The maximally autonomous version of this is what Cognition was trying to demo with Devin back in March: skip the harness, just hand a task to an agent and let it ship. The reception in the engineering community has been skeptical, and rightly. Gergely Orosz called it a heavily work-in-progress prototype within a week. The 13.86% SWE-Bench number Cognition reported is impressive in context and not productized in practice.

But the skepticism about Devin is mostly skepticism about one implementation, not the shape of the bet. The shape is right: agents do the work, humans review. The Devin pitch is wrong about the human's role (it pitches "you delegate, the agent ships, you move on"), and that is what is breaking on first contact with anyone who has shipped production code. You cannot fully trust an agent's output without a review step. Not in 2024, possibly not for a long time, possibly never for high-stakes systems.

The right shape is not "skip the human." The right shape is "keep the human at the pull request, take the human out of every other step." The agents do the slogging. The engineer does the judgment.

What This Changes for Product Engineering

The pipeline shape changes the work in a few specific ways that matter if you are running an engineering org.

The unit of an engineer's day shifts from authoring to reviewing. This sounds like a small thing. It is not. The skills that make a good author (knowing the syntax, knowing the library, typing fast) are not the skills that make a good reviewer (understanding the change in context, spotting subtle bugs, judging whether the approach is right). Some of your strongest authors are going to be mediocre reviewers, and vice versa. You will see this in your data within a quarter once teams adopt the shape.

The eval suite stops being optional.
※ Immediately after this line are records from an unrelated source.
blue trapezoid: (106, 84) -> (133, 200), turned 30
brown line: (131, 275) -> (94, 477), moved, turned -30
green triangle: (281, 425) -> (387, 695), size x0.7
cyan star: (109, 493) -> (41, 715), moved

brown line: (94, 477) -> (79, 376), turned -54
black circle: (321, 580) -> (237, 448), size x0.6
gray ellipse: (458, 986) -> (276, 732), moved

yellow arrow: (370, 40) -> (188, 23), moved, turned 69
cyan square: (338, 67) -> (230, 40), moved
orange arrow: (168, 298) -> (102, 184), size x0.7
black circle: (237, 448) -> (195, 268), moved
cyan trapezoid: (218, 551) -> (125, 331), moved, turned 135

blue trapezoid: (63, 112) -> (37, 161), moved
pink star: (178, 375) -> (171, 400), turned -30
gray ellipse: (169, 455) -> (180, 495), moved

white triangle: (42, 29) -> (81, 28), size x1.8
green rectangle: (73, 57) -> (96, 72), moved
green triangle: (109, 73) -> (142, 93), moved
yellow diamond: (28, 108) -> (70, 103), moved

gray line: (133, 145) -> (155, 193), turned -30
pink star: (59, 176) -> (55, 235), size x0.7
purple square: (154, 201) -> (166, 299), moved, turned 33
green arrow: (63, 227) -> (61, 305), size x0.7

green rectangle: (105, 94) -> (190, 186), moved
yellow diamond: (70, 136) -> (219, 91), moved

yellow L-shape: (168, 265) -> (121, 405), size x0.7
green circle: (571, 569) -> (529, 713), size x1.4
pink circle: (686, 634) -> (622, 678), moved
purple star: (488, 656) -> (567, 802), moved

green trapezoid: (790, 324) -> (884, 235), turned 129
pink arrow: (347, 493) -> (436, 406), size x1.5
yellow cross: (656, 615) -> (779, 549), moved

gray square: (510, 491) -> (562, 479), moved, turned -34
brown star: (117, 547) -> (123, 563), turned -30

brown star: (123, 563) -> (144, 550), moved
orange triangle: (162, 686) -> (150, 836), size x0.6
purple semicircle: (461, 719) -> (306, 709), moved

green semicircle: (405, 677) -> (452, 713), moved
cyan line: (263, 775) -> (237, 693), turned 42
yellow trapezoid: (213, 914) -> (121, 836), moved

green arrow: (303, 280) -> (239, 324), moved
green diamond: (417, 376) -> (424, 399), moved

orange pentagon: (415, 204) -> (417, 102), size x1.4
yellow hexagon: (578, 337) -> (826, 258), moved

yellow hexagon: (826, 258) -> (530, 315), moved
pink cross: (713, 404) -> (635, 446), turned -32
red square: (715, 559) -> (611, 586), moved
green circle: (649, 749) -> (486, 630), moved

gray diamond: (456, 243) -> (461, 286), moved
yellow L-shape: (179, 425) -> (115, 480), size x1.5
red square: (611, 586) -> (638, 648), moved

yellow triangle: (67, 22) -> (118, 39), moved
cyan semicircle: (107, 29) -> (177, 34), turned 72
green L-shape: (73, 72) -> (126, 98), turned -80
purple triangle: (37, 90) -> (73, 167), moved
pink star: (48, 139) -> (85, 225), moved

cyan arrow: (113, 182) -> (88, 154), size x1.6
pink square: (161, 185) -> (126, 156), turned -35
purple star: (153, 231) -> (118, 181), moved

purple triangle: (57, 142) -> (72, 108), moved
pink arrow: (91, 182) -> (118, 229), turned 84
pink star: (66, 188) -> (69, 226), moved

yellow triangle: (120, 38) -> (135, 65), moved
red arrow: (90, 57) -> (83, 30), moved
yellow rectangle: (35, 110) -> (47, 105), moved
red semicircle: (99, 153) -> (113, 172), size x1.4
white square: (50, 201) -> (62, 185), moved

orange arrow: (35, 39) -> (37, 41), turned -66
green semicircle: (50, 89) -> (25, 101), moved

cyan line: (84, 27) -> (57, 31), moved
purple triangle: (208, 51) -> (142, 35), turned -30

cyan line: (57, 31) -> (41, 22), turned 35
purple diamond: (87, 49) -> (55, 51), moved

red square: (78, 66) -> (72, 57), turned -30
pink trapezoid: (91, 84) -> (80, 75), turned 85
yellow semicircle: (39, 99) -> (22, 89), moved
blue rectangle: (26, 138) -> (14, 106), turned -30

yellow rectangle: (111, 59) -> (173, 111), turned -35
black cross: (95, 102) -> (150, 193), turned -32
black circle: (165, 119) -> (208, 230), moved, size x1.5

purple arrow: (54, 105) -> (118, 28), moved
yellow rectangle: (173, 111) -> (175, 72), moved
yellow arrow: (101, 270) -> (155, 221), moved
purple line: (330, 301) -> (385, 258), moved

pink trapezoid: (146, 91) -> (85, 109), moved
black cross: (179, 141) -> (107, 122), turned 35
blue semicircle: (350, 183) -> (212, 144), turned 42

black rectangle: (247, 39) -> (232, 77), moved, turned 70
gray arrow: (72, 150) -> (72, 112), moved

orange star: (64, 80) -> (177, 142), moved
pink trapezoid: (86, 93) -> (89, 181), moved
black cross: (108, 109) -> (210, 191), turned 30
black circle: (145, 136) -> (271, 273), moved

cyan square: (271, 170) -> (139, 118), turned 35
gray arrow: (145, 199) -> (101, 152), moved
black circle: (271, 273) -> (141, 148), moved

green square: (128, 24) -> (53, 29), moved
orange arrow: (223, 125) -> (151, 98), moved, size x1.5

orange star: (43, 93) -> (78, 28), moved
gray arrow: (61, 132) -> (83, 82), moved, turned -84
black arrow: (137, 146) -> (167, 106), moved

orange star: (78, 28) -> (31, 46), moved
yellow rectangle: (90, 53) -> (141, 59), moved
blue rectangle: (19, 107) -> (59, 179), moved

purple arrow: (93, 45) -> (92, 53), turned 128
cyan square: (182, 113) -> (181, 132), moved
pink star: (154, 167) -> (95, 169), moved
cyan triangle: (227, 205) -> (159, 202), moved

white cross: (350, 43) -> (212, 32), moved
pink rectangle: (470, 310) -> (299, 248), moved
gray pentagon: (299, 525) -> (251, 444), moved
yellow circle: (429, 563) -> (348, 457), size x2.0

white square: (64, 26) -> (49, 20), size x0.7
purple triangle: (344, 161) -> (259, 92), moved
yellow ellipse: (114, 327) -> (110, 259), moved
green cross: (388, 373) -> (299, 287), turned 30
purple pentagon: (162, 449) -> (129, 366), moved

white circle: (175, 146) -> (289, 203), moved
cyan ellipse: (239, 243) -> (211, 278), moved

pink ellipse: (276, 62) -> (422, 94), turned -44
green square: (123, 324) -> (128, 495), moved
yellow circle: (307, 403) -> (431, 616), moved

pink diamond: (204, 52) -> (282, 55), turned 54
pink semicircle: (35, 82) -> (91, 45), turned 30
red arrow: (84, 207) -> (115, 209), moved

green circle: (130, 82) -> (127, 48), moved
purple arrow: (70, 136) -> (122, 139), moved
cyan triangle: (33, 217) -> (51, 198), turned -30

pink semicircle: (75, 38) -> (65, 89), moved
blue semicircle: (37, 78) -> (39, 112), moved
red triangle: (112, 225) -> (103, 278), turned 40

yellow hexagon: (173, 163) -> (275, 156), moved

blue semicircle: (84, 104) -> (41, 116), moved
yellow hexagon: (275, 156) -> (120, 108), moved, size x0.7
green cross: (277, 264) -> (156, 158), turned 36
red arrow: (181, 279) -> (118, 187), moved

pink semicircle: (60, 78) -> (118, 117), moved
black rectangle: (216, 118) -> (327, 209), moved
I argued in March that evals were the load-bearing artifact of any AI product. They are doubly load-bearing here. The pipeline produces a lot more code than a copilot did. You cannot scale human review to match the volume. You need automated quality gates between the agent steps. That is what evals are. If your CI is the only quality gate, you are going to push the bottleneck to CI, and CI will fall over.

Junior engineers are going to be reviewing pipeline output too. This is the part I am most uncertain about. Reviewing AI-generated code is a senior skill: you have to spot the plausible-looking-but-wrong patterns, the test that tests nothing, the abstraction that does not match the codebase. A junior engineer cannot reliably catch these yet. The move I would start with on my own teams is to pair juniors on AI-generated PR reviews with a senior reviewer, the same way we used to pair them on writing code. Reviewing is the skill they need to develop, and they will not develop it by approving alone.

The "AI feature" surface for end users is the same shape as the pipeline. The same argument I made in February about chat applies here. The reason chat is the wrong default for end-user AI features is that it asks the user to be the author and the reviewer at once. The pipeline shape (the model does the work, the user reviews the output) is also the shape end users want. They want to see the finished artifact, decide if it is right, accept or revise. They do not want to type prompts.

Where We Actually Are

The pipeline is not fully here in July 2024. Copilot Workspace is in technical preview and not yet production-grade. Devin is a demo. The internal pipelines my peers are building are duct tape with strong opinions.

But the trajectory is clear, and the trajectory matters more than the snapshot. Within twelve months, I expect the default workflow for non-trivial features on a healthy team to be: engineer writes a spec, pipeline produces a pull request, engineer reviews. The teams that get there first are going to ship more, and not by the 30% copilots gave them. Two to three times more, on feature throughput, on the surfaces where the eval suite is strong enough to absorb the volume.

If you are leading engineering right now, the question is not whether to adopt copilots. That question is over. The question is whether you are building the eval suites, the review culture, and the pipeline scaffolding that will let you graduate past copilots when the models are ready, which will be sooner than you think.